I recently went to a riverside baptism service held by one of the megachurches in our area. It was a gorgeous summer afternoon and I definitely felt the spirit movin’ over the water as I pulled into the parking lot. What I didn’t feel movin’ was the love. As I strolled through the crowd to find my family members, I was quite surprised by the pronounced lack of interaction from anyone to me. No one attempted to make eye contact, let alone a salutation, which I thought was very strange, especially from church folk!
I might have thought it was my imagination until I unfolded my lawn chair and asked the lady next to me if she minded that I plop down right beside her. “My goodness”, she exclaimed, “of course you can! I was beginning to think that I was invisible!!”
It was then that I realized that I was not the only one who felt this way. One by one, the newly baptized got up and shared their stories of love and acceptance. Some of the speakers were the very same people who had silently brushed past me less than an hour before.
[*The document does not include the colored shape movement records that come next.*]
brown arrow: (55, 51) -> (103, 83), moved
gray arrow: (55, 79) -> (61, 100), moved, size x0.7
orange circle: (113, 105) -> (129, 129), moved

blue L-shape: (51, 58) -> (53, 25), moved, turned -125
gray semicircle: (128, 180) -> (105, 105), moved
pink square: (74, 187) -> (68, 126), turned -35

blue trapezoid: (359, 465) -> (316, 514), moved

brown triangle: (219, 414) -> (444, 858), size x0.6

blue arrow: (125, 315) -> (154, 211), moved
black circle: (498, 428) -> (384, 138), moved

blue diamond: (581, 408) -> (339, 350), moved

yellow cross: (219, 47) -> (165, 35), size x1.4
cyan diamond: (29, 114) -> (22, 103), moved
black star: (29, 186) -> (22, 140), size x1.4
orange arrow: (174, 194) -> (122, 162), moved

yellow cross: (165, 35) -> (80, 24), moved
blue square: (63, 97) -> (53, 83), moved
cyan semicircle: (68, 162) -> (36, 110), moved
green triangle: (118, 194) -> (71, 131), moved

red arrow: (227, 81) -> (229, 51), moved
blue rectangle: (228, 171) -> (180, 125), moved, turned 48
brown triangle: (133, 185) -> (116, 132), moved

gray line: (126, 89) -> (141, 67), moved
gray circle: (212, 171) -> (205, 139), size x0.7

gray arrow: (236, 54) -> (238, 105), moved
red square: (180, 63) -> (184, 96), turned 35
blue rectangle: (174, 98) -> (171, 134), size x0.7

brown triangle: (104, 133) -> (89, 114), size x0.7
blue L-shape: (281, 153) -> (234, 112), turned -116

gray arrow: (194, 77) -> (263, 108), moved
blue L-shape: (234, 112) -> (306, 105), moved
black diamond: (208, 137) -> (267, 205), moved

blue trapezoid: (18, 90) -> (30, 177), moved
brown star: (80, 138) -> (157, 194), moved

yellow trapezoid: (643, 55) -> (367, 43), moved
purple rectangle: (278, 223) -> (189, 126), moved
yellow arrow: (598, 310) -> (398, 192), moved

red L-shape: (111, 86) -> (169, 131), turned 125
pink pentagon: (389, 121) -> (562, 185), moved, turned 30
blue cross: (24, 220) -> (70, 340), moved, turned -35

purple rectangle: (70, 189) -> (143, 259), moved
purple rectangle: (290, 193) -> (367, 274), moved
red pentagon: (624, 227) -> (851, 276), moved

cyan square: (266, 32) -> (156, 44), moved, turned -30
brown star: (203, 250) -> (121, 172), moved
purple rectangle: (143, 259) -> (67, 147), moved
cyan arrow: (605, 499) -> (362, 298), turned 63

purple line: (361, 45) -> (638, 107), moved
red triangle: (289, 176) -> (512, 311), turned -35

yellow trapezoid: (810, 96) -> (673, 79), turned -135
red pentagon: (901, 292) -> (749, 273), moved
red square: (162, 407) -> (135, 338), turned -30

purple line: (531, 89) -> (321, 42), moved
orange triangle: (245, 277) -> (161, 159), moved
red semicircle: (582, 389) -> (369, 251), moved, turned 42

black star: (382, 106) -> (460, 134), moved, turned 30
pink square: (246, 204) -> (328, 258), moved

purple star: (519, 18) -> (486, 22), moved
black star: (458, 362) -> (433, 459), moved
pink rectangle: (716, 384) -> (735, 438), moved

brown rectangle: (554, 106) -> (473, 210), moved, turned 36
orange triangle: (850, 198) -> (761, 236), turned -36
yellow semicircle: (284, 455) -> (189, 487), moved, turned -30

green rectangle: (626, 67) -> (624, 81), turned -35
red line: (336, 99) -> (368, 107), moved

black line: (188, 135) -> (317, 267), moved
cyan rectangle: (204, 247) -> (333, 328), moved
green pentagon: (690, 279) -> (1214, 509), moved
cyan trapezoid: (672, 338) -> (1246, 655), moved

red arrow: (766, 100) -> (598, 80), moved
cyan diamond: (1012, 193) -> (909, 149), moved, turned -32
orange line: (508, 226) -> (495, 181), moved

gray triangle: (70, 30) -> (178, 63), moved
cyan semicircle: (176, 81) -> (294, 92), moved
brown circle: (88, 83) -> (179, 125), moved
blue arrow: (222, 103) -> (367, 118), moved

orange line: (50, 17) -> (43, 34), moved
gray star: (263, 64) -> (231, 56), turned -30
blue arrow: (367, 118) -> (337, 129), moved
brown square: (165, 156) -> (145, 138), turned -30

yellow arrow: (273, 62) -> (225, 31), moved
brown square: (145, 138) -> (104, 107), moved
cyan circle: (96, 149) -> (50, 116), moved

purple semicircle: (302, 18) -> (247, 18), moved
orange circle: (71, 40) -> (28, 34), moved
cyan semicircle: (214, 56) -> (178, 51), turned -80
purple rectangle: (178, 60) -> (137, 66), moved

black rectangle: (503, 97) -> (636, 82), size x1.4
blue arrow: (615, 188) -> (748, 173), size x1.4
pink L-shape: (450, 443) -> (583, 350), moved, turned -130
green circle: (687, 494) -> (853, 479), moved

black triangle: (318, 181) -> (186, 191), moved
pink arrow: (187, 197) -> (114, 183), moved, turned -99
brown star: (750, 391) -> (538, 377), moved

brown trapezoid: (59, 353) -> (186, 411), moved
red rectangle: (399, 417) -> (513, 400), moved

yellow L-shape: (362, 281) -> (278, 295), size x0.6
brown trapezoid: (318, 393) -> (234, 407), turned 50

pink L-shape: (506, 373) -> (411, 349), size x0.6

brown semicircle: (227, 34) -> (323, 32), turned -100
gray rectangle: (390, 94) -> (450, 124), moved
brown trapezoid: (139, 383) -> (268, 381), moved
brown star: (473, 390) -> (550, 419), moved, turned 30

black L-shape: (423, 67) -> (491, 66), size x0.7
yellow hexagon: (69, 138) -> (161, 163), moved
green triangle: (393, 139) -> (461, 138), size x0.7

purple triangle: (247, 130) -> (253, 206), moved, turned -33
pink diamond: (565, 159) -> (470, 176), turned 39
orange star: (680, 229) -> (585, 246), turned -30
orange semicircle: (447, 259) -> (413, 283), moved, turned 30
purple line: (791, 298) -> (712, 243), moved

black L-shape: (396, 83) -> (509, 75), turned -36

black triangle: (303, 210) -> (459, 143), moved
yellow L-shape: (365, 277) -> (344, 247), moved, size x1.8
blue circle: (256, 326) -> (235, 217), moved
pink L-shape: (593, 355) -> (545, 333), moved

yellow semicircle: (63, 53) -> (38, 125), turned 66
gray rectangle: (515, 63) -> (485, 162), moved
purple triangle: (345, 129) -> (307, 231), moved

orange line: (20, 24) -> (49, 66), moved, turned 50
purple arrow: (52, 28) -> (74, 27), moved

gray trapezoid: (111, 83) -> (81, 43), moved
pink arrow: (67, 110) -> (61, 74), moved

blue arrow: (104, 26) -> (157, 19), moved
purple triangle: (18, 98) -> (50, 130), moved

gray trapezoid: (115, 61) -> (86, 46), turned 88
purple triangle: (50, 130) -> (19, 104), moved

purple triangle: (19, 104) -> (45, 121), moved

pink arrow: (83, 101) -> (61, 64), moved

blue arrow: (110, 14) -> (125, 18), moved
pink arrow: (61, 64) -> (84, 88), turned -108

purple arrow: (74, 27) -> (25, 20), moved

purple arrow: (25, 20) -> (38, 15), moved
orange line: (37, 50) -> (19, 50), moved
Now I’m not trying to be judgmental, but we all need to be aware of the basic rules of society. And we especially need to be aware of these rules if we claim any affiliation with Jesus.
Pay attention. Look at people who come your way. Open your mouth and smile and say words that form a greeting. Now I know this may be difficult for introverts, but I promise the more you do it the easier it becomes. Parents, teach your children how to greet other children and adults. I am amazed by how many kids say absolutely nothing when I greet them and their parents make no attempt to guide them through the process.
I learned how to meet people by watching my father. It comes as naturally to me as breathing. I could NOT walk by someone and not smile and say hello. It’d be like walking past a Major General without saluting. The art of salutation is becoming lost; the most basic human interaction of giving someone a smile and looking them in the eye. This is a darn shame on many different levels.
If only people understood the transformational power of a smile. I once got selected for a key position for which I was underqualified because of my ability to enthusiastically interact with people. No matter how healthy, wealthy or wise you become, if you don’t have the skills of common courtesy, the only thing people will remember is that you’re a horse’s arse. After all, people don’t care what you know until they know you care, and the only thing they’ll ever remember about you is how you made them feel.